He broke off with a mumbled curse, walked away from the bed. He ran his hand through his hair, grabbing it at the roots in his first.

"I got you waffles," he said, turning.

"What?"

"From room service. I thought they'd be easy on your stomach."

_Jesus Christ_, Blair thought_, every time_. He did this every time. Every time she got together her little mental bonfire of Chuck and Blair, Blair and Chuck and readied herself to light the match, he did this. Those sad, open eyes and some sweet little gesture, empty and portentous at once. He was like a hermit crab on his back, hard shell changing to sad, leggy interior, soft and begging for her to break him. And she could never bring herself to crush the little crab with the heel of her shoe.

But this time would be different.

"I got you strawberries. And whipped cream. Just in case you wanted them."

Definitely different. She was different. She _would_ be different.
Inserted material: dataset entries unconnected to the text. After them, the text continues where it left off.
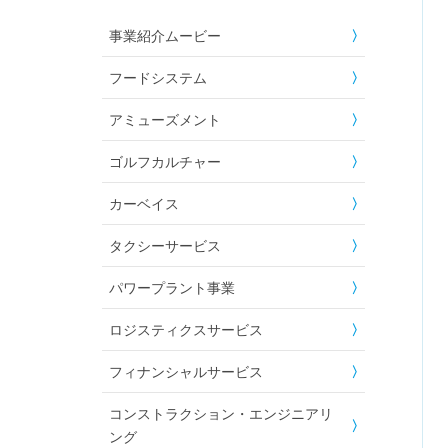
事業紹介ムービー
フードシステム
アミューズメント
ゴルフカルチャー
カーベイス
タクシーサービス
パワープラント事業
ロジスティクスサービス
フィナンシャルサービス
コンストラクション・エンジニアリ
ング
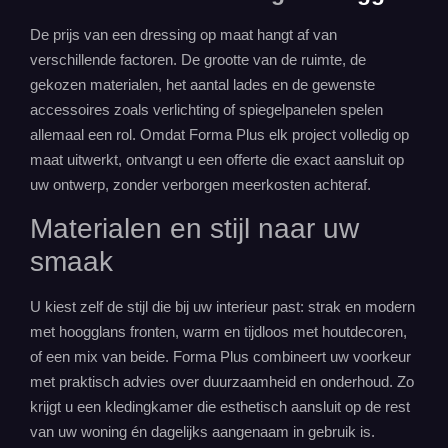
De prijs van een dressing op maat hangt af van
verschillende factoren. De grootte van de ruimte, de
gekozen materialen, het aantal lades en de gewenste
accessoires zoals verlichting of spiegelpanelen spelen
allemaal een rol. Omdat Forma Plus elk project volledig op
maat uitwerkt, ontvangt u een offerte die exact aansluit op
uw ontwerp, zonder verborgen meerkosten achteraf.
Materialen en stijl naar uw
smaak
U kiest zelf de stijl die bij uw
interieur
past: strak en modern
met hoogglans fronten, warm en tijdloos met houtdecoren,
of een mix van beide. Forma Plus combineert uw voorkeur
met praktisch advies over duurzaamheid en onderhoud. Zo
krijgt u een kledingkamer die esthetisch aansluit op de rest
van uw woning én dagelijks aangenaam in gebruik is.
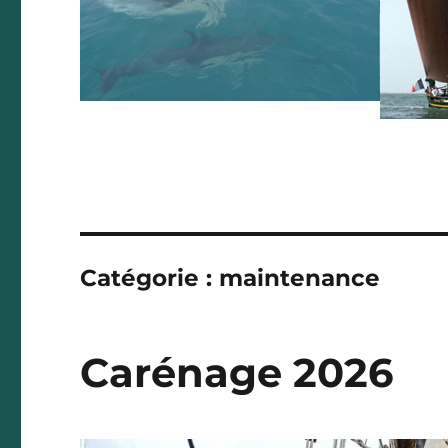
Catégorie :
maintenance
Carénage 2026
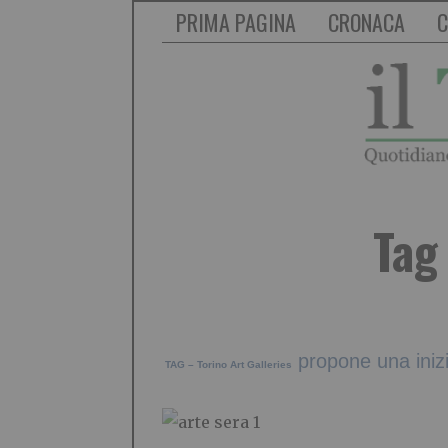
PRIMA PAGINA
CRONACA
C
Tag
propone una
ini
TAG – Torino Art Galleries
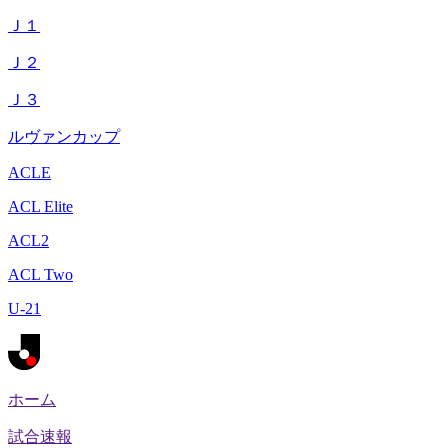
Ｊ１
Ｊ２
Ｊ３
ルヴァンカップ
ACLE
ACL Elite
ACL2
ACL Two
U-21
ホーム
試合速報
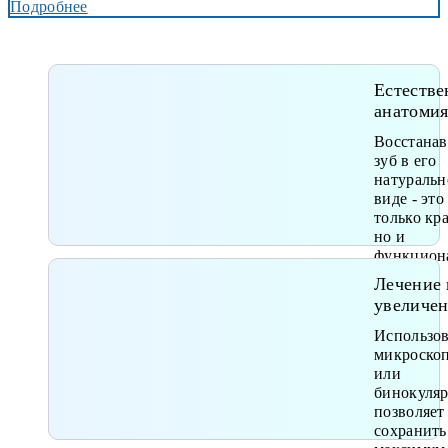
Подробнее
Естестве
анатоми
Восстана
зуб в его
натураль
виде - это
только кр
но и
функцион
Лечение 
увеличе
Использо
микроско
или
бинокуля
позволяет
сохранить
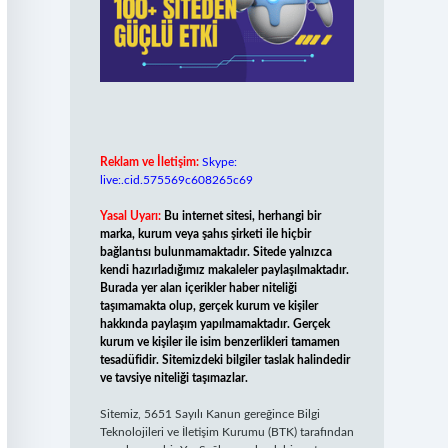
Reklam ve İletişim:
Skype:
live:.cid.575569c608265c69
Yasal Uyarı:
Bu internet sitesi, herhangi bir
marka, kurum veya şahıs şirketi ile hiçbir
bağlantısı bulunmamaktadır. Sitede yalnızca
kendi hazırladığımız makaleler paylaşılmaktadır.
Burada yer alan içerikler haber niteliği
taşımamakta olup, gerçek kurum ve kişiler
hakkında paylaşım yapılmamaktadır. Gerçek
kurum ve kişiler ile isim benzerlikleri tamamen
tesadüfidir. Sitemizdeki bilgiler taslak halindedir
ve tavsiye niteliği taşımazlar.
Sitemiz, 5651 Sayılı Kanun gereğince Bilgi
Teknolojileri ve İletişim Kurumu (BTK) tarafından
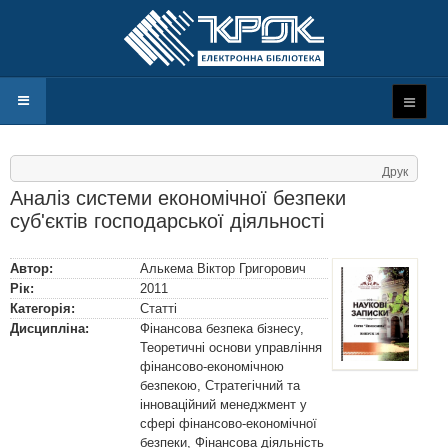
Друк
Аналіз системи економічної безпеки
суб'єктів господарської діяльності
Автор:
Алькема Віктор Григорович
Рік:
2011
Категорія:
Статті
Дисципліна:
Фінансова безпека бізнесу,
Теоретичні основи управління
фінансово-економічною
безпекою, Стратегічний та
інноваційний менеджмент у
сфері фінансово-економічної
безпеки, Фінансова діяльність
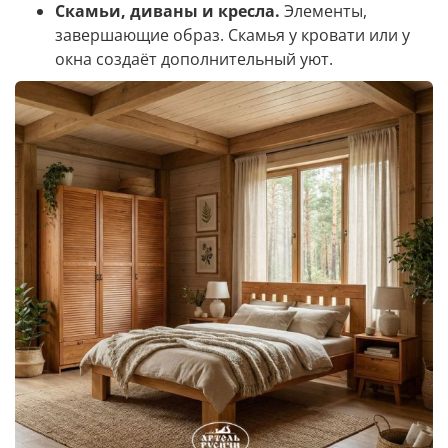
Скамьи, диваны и кресла.
Элементы,
завершающие образ. Скамья у кровати или у
окна создаёт дополнительный уют.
"I know they're not as good as Dorota's, but the Palace kitchen's the best I could get on short notice."

He remembered.

_A late, drunk arrival at her mother's penthouse after some boring Christmas party. He kissed the snowflakes in her hair and pulled her to the kitchen, hands under her coat, under her skirt, under her skin. They giggled and shushed each other as they pulled that night's dessert from the giant fridge—Belgian waffles with cherries, peaches, apples. He crammed indecently large forkfuls into her mouth, then laughed as she tried to chew. The memory tasted like crème fraiche, syruped strawberries, and champagne-flavored kisses. _

"Nothing's as good as Dorota's waffles," she whispered.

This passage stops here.